* _EXERCISE DIRECTIONS_: In the entries that follow, the lines from the one with "詰めオセロ（20211122）" through the one with "בצל, כובע וביגוד" are the ones to write out, exactly and with both ends included. Nothing else should appear.

START SOURCE MATERIAL

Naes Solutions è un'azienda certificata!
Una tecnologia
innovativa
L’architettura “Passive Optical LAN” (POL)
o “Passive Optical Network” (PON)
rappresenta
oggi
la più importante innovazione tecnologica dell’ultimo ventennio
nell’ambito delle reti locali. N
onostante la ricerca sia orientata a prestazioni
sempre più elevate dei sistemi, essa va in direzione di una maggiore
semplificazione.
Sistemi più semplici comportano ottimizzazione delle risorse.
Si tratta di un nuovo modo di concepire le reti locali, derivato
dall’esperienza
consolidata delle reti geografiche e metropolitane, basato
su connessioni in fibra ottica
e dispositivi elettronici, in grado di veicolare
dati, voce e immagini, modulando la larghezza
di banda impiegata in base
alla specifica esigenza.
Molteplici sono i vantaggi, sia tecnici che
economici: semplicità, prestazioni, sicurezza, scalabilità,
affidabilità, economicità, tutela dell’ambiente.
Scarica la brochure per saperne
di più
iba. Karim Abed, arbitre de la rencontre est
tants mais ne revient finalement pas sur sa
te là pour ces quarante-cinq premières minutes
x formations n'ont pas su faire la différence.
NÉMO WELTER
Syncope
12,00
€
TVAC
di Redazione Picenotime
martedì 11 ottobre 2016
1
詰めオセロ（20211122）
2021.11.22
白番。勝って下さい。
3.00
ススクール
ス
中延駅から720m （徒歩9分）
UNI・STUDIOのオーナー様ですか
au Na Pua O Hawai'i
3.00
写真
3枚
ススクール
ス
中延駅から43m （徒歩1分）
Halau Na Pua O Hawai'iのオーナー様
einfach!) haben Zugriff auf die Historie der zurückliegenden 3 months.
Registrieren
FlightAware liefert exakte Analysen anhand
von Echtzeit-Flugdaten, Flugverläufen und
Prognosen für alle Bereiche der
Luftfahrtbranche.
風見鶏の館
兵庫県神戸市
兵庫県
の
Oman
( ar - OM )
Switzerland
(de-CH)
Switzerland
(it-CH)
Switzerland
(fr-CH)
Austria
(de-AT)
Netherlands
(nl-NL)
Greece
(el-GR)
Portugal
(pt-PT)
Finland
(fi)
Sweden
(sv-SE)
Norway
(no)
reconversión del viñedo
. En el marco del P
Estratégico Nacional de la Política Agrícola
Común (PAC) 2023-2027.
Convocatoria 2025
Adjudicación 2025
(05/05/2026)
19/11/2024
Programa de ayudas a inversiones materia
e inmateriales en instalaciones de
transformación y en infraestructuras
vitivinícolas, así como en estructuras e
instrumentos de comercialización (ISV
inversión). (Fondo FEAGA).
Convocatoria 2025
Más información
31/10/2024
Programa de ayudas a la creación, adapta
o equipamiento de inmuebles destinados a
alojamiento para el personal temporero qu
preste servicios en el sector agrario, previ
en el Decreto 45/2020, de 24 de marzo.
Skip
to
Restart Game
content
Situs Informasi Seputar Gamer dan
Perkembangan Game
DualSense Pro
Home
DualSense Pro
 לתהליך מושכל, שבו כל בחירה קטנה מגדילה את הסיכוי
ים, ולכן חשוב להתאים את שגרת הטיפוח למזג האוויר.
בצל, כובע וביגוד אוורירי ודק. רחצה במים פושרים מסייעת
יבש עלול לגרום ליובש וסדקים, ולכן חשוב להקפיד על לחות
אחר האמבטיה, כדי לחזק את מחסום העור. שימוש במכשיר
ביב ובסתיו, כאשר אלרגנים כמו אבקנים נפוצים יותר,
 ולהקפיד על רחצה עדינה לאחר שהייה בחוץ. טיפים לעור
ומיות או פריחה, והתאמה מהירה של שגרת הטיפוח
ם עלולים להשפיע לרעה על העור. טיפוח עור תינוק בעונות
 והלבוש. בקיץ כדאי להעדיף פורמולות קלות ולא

END SOURCE MATERIAL

* _EXERCISE RESPONSE_:
詰めオセロ（20211122）
2021.11.22
白番。勝って下さい。
3.00
ススクール
ス
中延駅から720m （徒歩9分）
UNI・STUDIOのオーナー様ですか
au Na Pua O Hawai'i
3.00
写真
3枚
ススクール
ス
中延駅から43m （徒歩1分）
Halau Na Pua O Hawai'iのオーナー様
einfach!) haben Zugriff auf die Historie der zurückliegenden 3 months.
Registrieren
FlightAware liefert exakte Analysen anhand
von Echtzeit-Flugdaten, Flugverläufen und
Prognosen für alle Bereiche der
Luftfahrtbranche.
風見鶏の館
兵庫県神戸市
兵庫県
の
Oman
( ar - OM )
Switzerland
(de-CH)
Switzerland
(it-CH)
Switzerland
(fr-CH)
Austria
(de-AT)
Netherlands
(nl-NL)
Greece
(el-GR)
Portugal
(pt-PT)
Finland
(fi)
Sweden
(sv-SE)
Norway
(no)
reconversión del viñedo
. En el marco del P
Estratégico Nacional de la Política Agrícola
Común (PAC) 2023-2027.
Convocatoria 2025
Adjudicación 2025
(05/05/2026)
19/11/2024
Programa de ayudas a inversiones materia
e inmateriales en instalaciones de
transformación y en infraestructuras
vitivinícolas, así como en estructuras e
instrumentos de comercialización (ISV
inversión). (Fondo FEAGA).
Convocatoria 2025
Más información
31/10/2024
Programa de ayudas a la creación, adapta
o equipamiento de inmuebles destinados a
alojamiento para el personal temporero qu
preste servicios en el sector agrario, previ
en el Decreto 45/2020, de 24 de marzo.
Skip
to
Restart Game
content
Situs Informasi Seputar Gamer dan
Perkembangan Game
DualSense Pro
Home
DualSense Pro
 לתהליך מושכל, שבו כל בחירה קטנה מגדילה את הסיכוי
ים, ולכן חשוב להתאים את שגרת הטיפוח למזג האוויר.
בצל, כובע וביגוד אוורירי ודק. רחצה במים פושרים מסייעת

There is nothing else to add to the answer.